Momentarily confounded, I thought, this has to mean something other than the obvious. After all, the square is hardly a relic of an unenlightened time, having been dedicated in May, 1997 – long after historians had recognized the colonial influx and westward push for what they were, ruthless landgrabs waged at the expense of indigenous people. It was also long since the “Indians” mentioned on the plaque had come to be known as Native Americans. And though I recognize there’s no getting around the cold axiom that it’s the victor who gets to write the record, this plaque struck me as a gratuitous bit of rubbing it in.
Even more troubling was that, as the setting evoked the memories of our defenders, it also raised images of our enemies. I wondered, did the people who built the square really mean to lump Native Americans together with, say, German Nazis or North Korean Communists?
I learned that the person who might best answer those questions is gone. Ed Connelly, who died in 2001, was the main proponent of the square and the source of many, if not most, of the ideas included in it. So, I turned to Colonel Livingston, commander of the local VFW Post 9447, which, along with American Legion Post 22, played a major role in raising funds for the square. Livingston told me he thinks the “Indian Wars” plaque belongs in the memorial.
“Everything was not sweetness and cream with the Indians on this island you know,” he said. “We’re on good terms now, but they used to be the enemy.”

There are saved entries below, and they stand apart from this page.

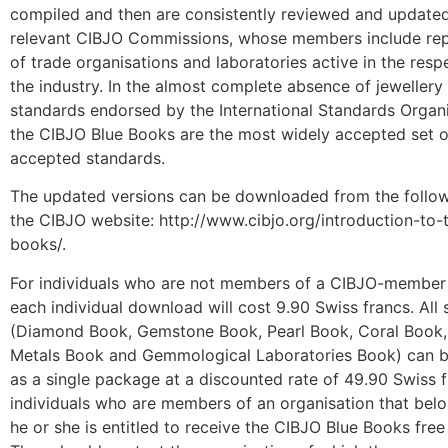
compiled and then are consistently reviewed and update
relevant CIBJO Commissions, whose members include rep
of trade organisations and laboratories active in the resp
the industry. In the almost complete absence of jewellery
standards endorsed by the International Standards Organi
the CIBJO Blue Books are the most widely accepted set o
accepted standards.
The updated versions can be downloaded from the follo
the CIBJO website: http://www.cibjo.org/introduction-to-
books/.
For individuals who are not members of a CIBJO-member 
each individual download will cost 9.90 Swiss francs. All 
(Diamond Book, Gemstone Book, Pearl Book, Coral Book,
Metals Book and Gemmological Laboratories Book) can 
as a single package at a discounted rate of 49.90 Swiss f
individuals who are members of an organisation that bel
he or she is entitled to receive the CIBJO Blue Books free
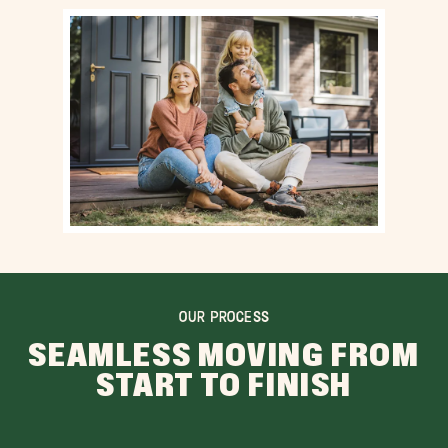
OUR PROCESS
SEAMLESS MOVING FROM
START TO FINISH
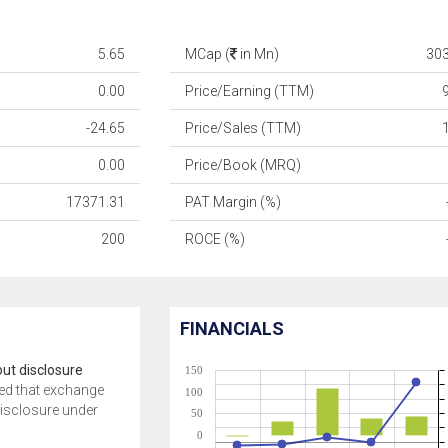
5.65
MCap (
in Mn)
30
0.00
Price/Earning (TTM)
-24.65
Price/Sales (TTM)
0.00
Price/Book (MRQ)
17371.31
PAT Margin (%)
200
ROCE (%)
FINANCIALS
ut disclosure
150
ed that exchange
100
disclosure under
50
0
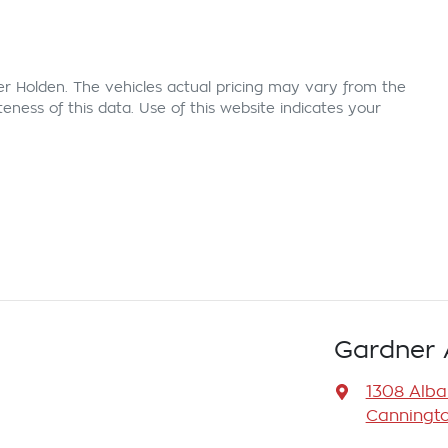
er Holden
. The vehicles actual pricing may vary from the
ness of this data. Use of this website indicates your
Gardner 
1308 Alb
Canningto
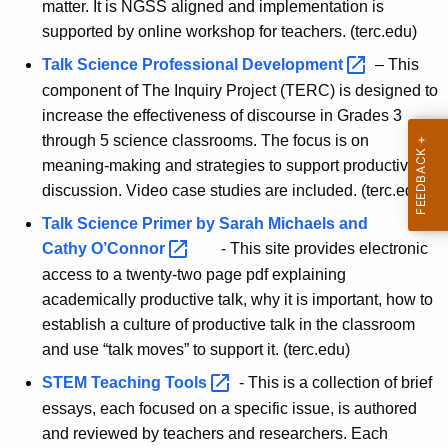
matter. It is NGSS aligned and implementation is
i
supported by online workshop for teachers. (terc.edu)
e
Talk Science Professional
Development 
– This
n
component of The Inquiry Project (TERC) is designed to
increase the effectiveness of discourse in Grades 3
c
through 5 science classrooms. The focus is on
e
meaning-making and strategies to support productive
discussion. Video case studies are included. (terc.edu)
Talk Science Primer by Sarah Michaels and
Cathy
O’Connor 
- This site provides electronic
access to a twenty-two page pdf explaining
academically productive talk, why it is important, how to
establish a culture of productive talk in the classroom
and use “talk moves” to support it. (terc.edu)
STEM Teaching
Tools 
- This is a collection of brief
essays, each focused on a specific issue, is authored
and reviewed by teachers and researchers. Each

I heard similar opinions from other prominent islanders – and more than once I was informed that the fault lay with Native Americans, who agreed to sell the island to the colonists, took payment, and then refused to vacate the premises. When I brought those assertions to Rhode Island State Archaeologist Paul Robinson, he didn’t hesitate.
“Nonsense,” said Robinson. “They absolutely did not sell Jamestown to the colonists.”
Instead, Robinson noted, the Narragansett tribe wanted to share the land with the newcomers in return for the colonists help against the Mohegan leader, Uncas. They also wanted colonial support for tribal ceremonies. Robinson referenced a 1650s letter in which Roger Williams described those terms as having been proposed by the Narragansett leader, Scutop.
“That the island was legitimately bought by the colonists just doesn’t square with the history,” said Robinson. “I’m not trying to be politically correct. It’s just that people should know the facts.”
Doug Harris, the Narragansett Tribe’s Preservationist for Ceremonial Landscapes, is more emphatic. “The Europeans acquired land from indigenous people in two ways, by force or by fraud,” he told me. He said the latter strategy involved legal-sounding deeds “that allegedly have tribal people signing off on their land by making their mark” on pieces of paper they couldn’t read.
Moreover, said Harris, his ancestors “had no concept of selling the land. To them, the Earth was their mother, and they had no concept of anyone being able to own their mother.”
I contacted the Narragansett Tribe’s Historic Preservation Offi- cer, John Brown, who hadn’t seen the “Indian Wars” plaque, but said he was uneasy with the idea of early Narragansetts being mentioned in the same breath as, say, Adolf Hitler. “You’re not talking about enemies here,” he said. “You’re talking about people who were fighting for their homeland.”
As for the plaque itself, Brown isn’t opposed to reminding people of the past. But he objects when it is not properly explained, as he worries might be the case in Jamestown.
“You don’t want to erase history,” he said. “What happened has happened. The problem comes when the mistakes of the past are not corrected in the here and now. It’s a mistake to give people the sense that their former leaders went without a blemish on their record.”
He added, “We’re powerless to change the past, but not what happens now or in the future. You have the opportunity to do the right thing. The question is are you going to do it.”